芦屋川駅からバスで登山口に向かい、そこから山道へと分け入る。今日は、長らく山に入っていなかったので、近くの低山でリハビリがてら秋を満喫したいと願ったからだ。山の名前がとても素敵で、福が多くあるのだからこれはいいと思う。朝、ベッドから見る空があまりにも青かったので飛び起き決行。近くのゴロゴロ岳も、まったりとした名前だから興味をそそるが、今日は幸せな気持ちになれるであろうこの山を選んだのです。

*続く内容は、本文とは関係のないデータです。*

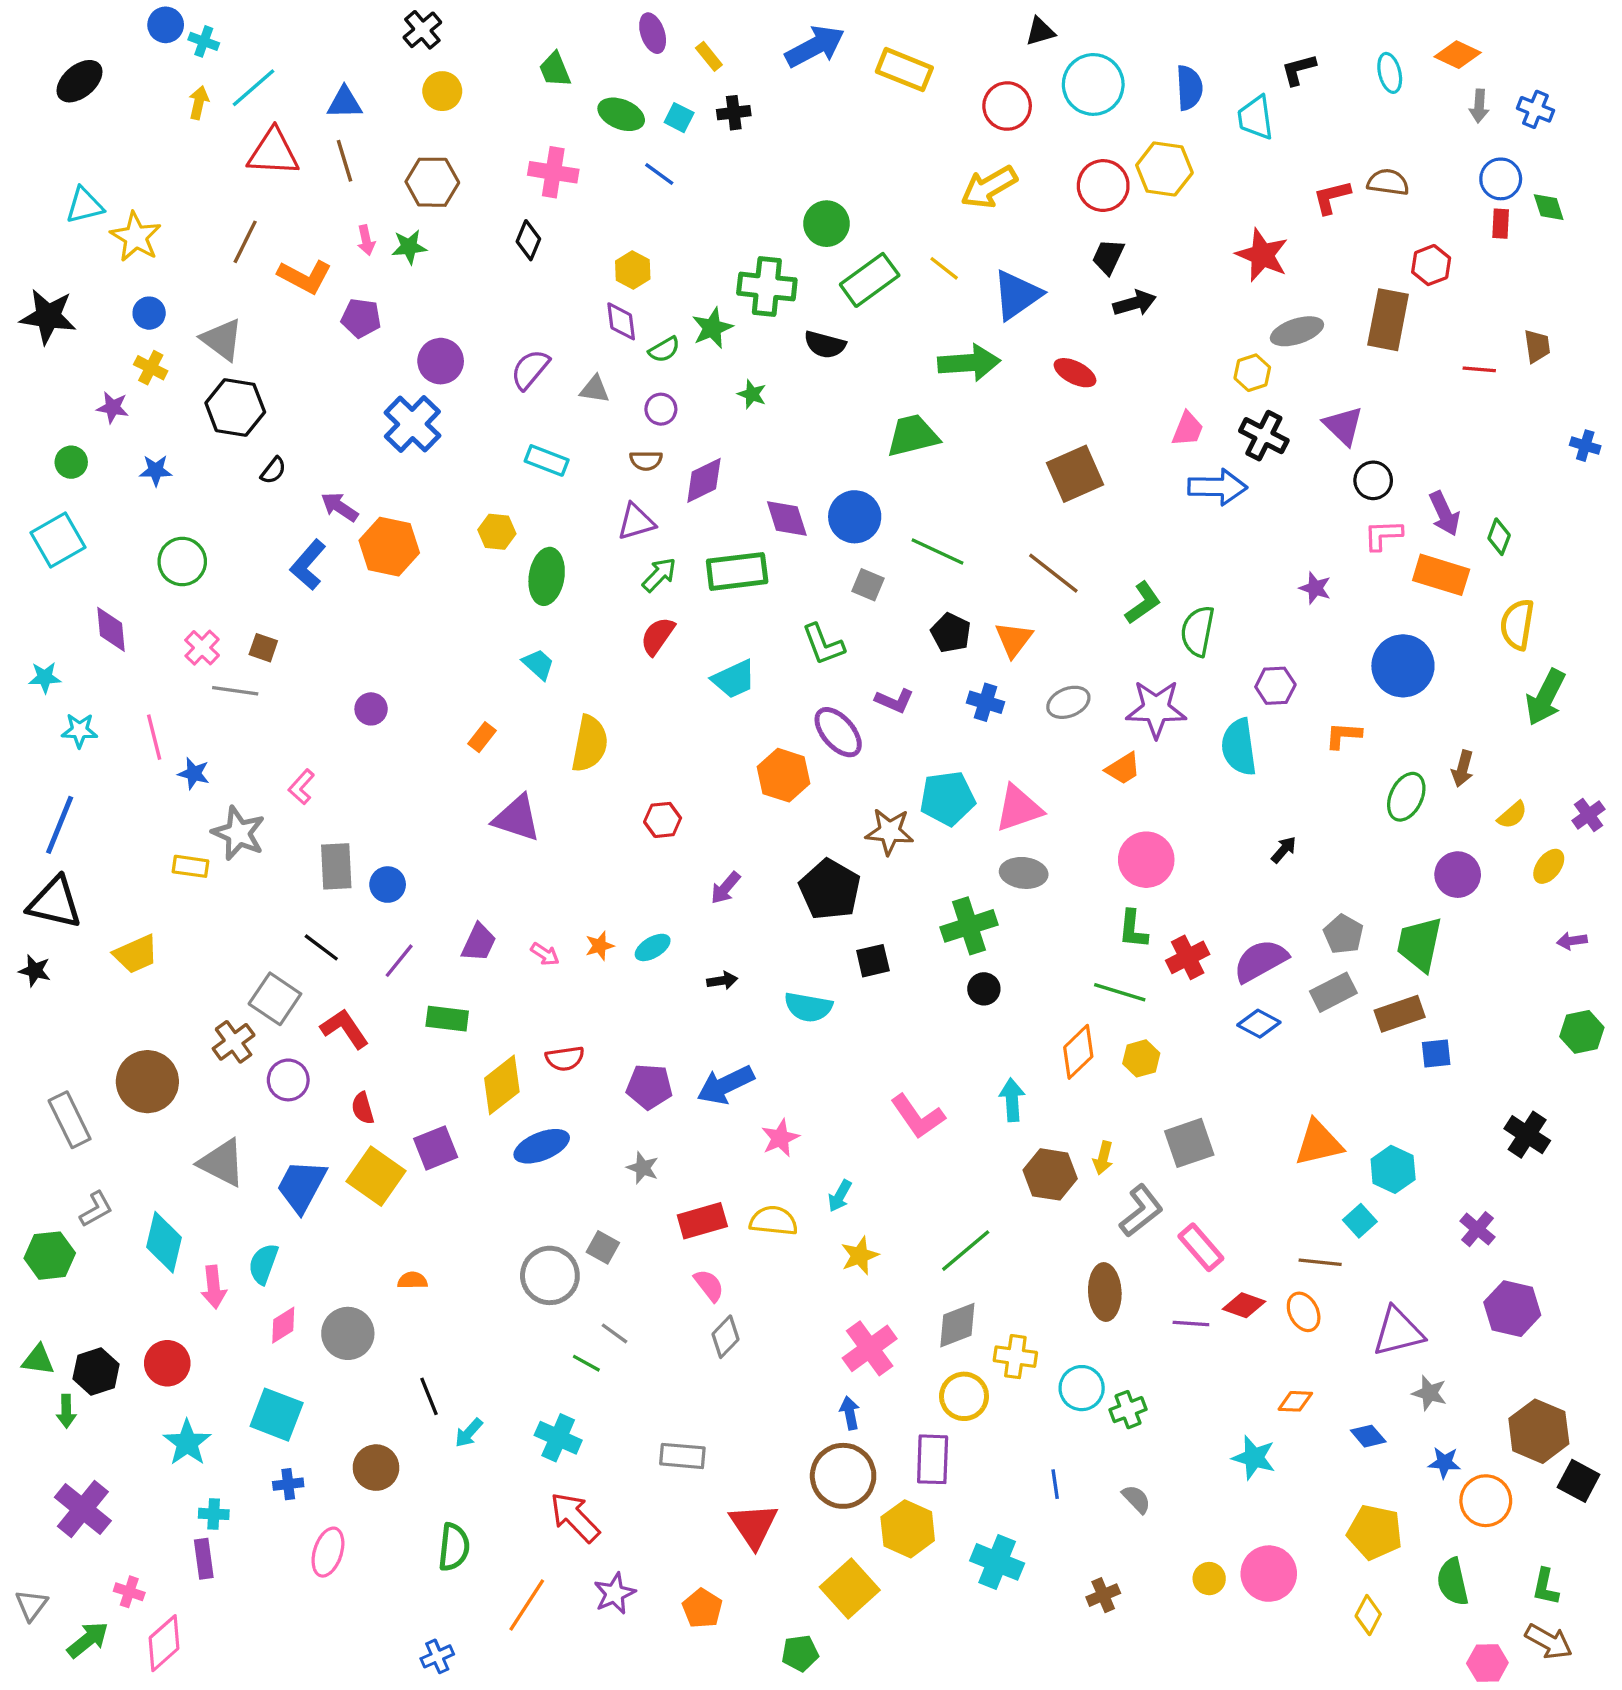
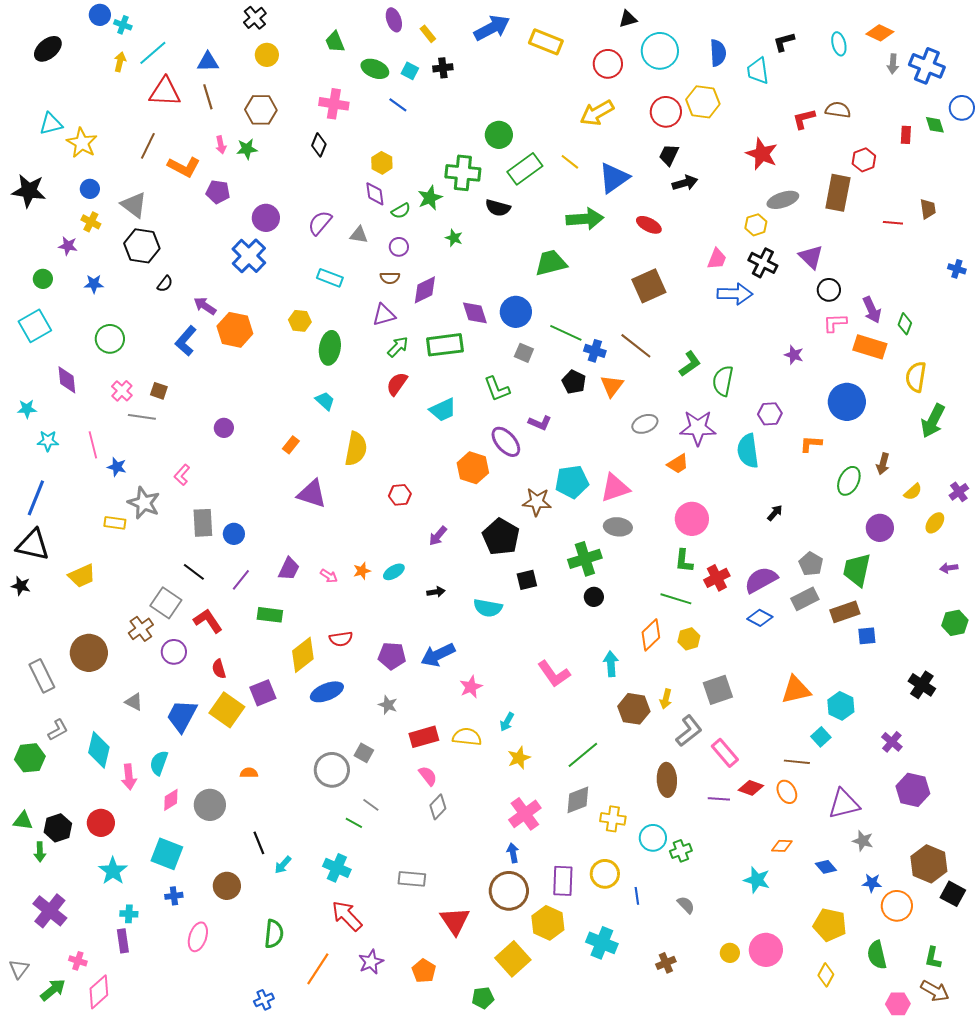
blue cross: (1535, 109) -> (927, 66), size x1.6
blue circle: (1501, 179) -> (962, 108), moved
blue cross: (986, 702) -> (595, 351), moved
gray triangle: (222, 1163) -> (134, 702), size x0.6
yellow circle: (964, 1396) -> (605, 874), moved

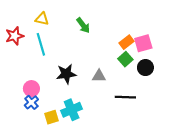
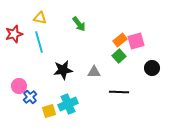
black circle: (145, 68) -> (152, 68), moved
pink circle: (31, 89) -> (19, 86), moved

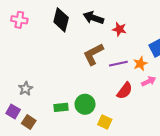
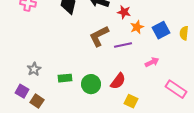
orange star: (140, 64) -> (137, 27), moved
red semicircle: (125, 91) -> (118, 81), moved
green rectangle: (61, 107) -> (65, 78), moved
yellow square: (105, 122) -> (131, 101), moved

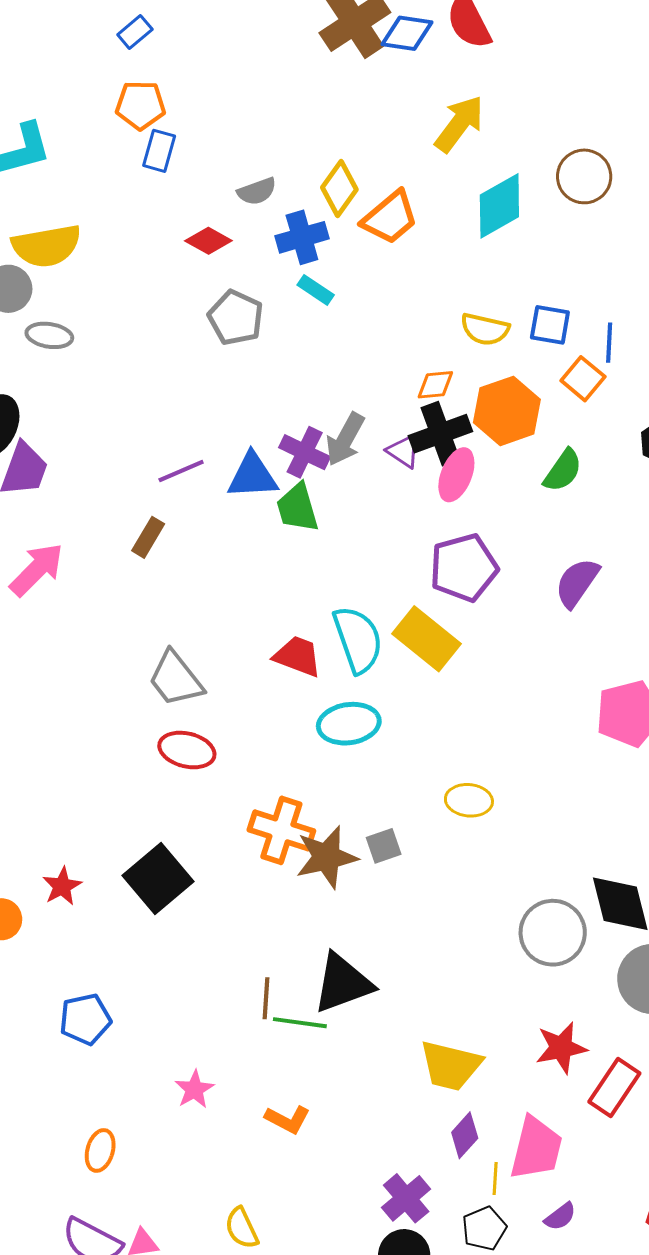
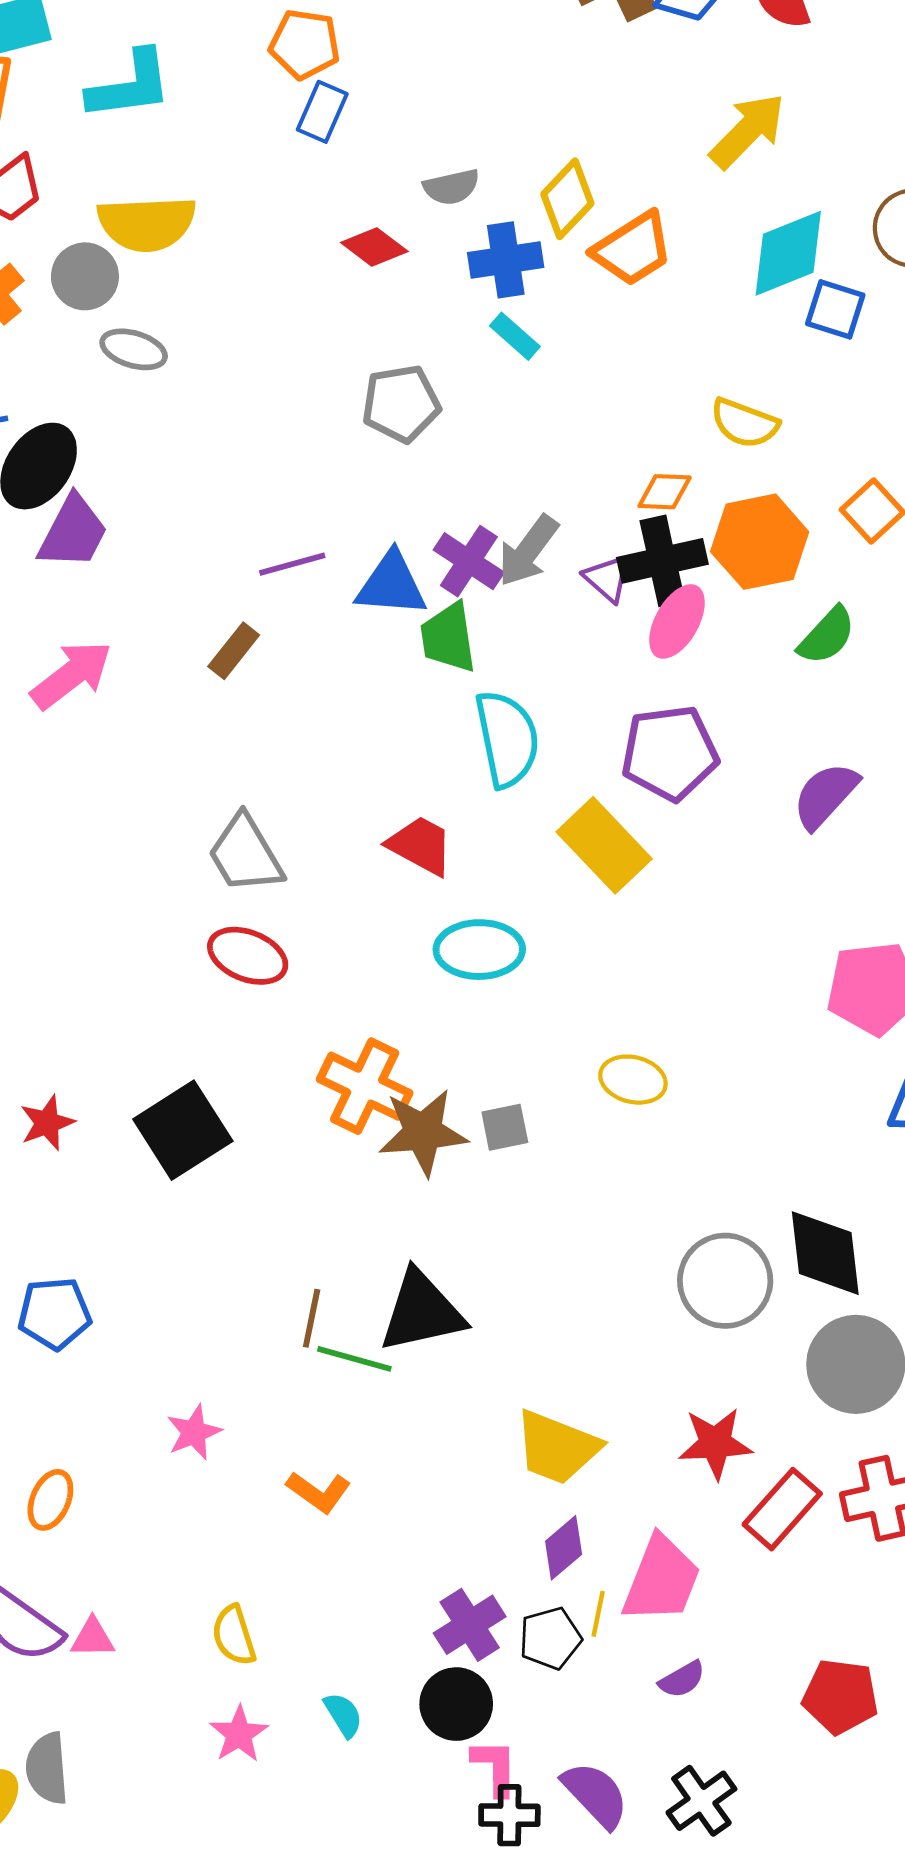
gray pentagon: (236, 318) -> (401, 404), moved, turned 30
blue square: (550, 325) -> (835, 309), moved
cyan semicircle: (358, 639) -> (507, 739), moved
black pentagon: (484, 1229) -> (550, 1638), moved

日差しは柔らかく、落ち葉の季節だから山道も絨毯のようで、色とりどりの模様を見せてくれる。ヨシコは以前の山登りで、ヒザを少し痛めていたので、前日にLEKIのストック(MUエルゴメトリックロングアンチ)を2本買う。これによってヒザ、腰への負担はかなり軽減されたようで、いつもより登るスピードが速くてびっくり。心配のないことが一番なのだ。

草原

東お多福山は、山頂より少し雨ガ峠に向けて南下したところに草原があって子どもたちが遊んでいる。数千メートルの山々よりも、このような風景が好きなのはボクだけであろうか。澄んだ空気と青い空、秋に向けて赤く染まりゆく山々の下には、無邪気な声が一番似合う。彼らの身体から発せられるエネルギーは、自然からいただいたものの塊のようだ。今、ボクが吸っている空気も、歩いている山々も、未だ見ぬ未来の子どもたちから先にお借りしているものだから、大切にせねばと思う。

東お多福山山頂

山頂からは神戸、大阪の街が見渡せる。ヨシコが朝からオニギリ、卵焼き、サラダなど作ってくれていたので、ふたりでパクリ。駅前で買ったキリンビールも最高。のんびりと過ごす。目の前からバッタが飛ぶ。その風景は前日に見た映画「水になった村」を思い出させるに十分であった。岐阜の山村がダムに沈むまでのドキュメント。村が水に沈む日、逃げ惑うバッタの姿があった。その村にはダムを受け入れる悲壮な風景があるのではなく、最後まで住み、野山からの恵みを受けたジジババの笑顔と笑い声。この山頂から見下ろす神戸や、大阪が海に沈むとき、ボクたちの笑顔と笑い声がそこにあることと同じなのだ。

住吉川の水の中

住吉谷。今日も山からいずる細き川の中で、落ち葉が土に帰ろうとしている。「水になった村」で見た「徳田じょ」さんは、来年にも村が沈むというのに、わさびの若いものは抜かず、大きくなっていつか収穫できるよう心をこめて土に戻す。この落ち葉も、この水の流れ行く果てがボクたちが汚してしまった瀬戸内の海であっても、自然の法則のままに養分を水に与え、そのチカラは木々の栄養となり、または海に住む魚を育む藻や海草を育んでいく。全てはつながっていて、それが相互に作用することでバランスがとれている。それはヒトのカラダも心もきっと同じなのでしょう。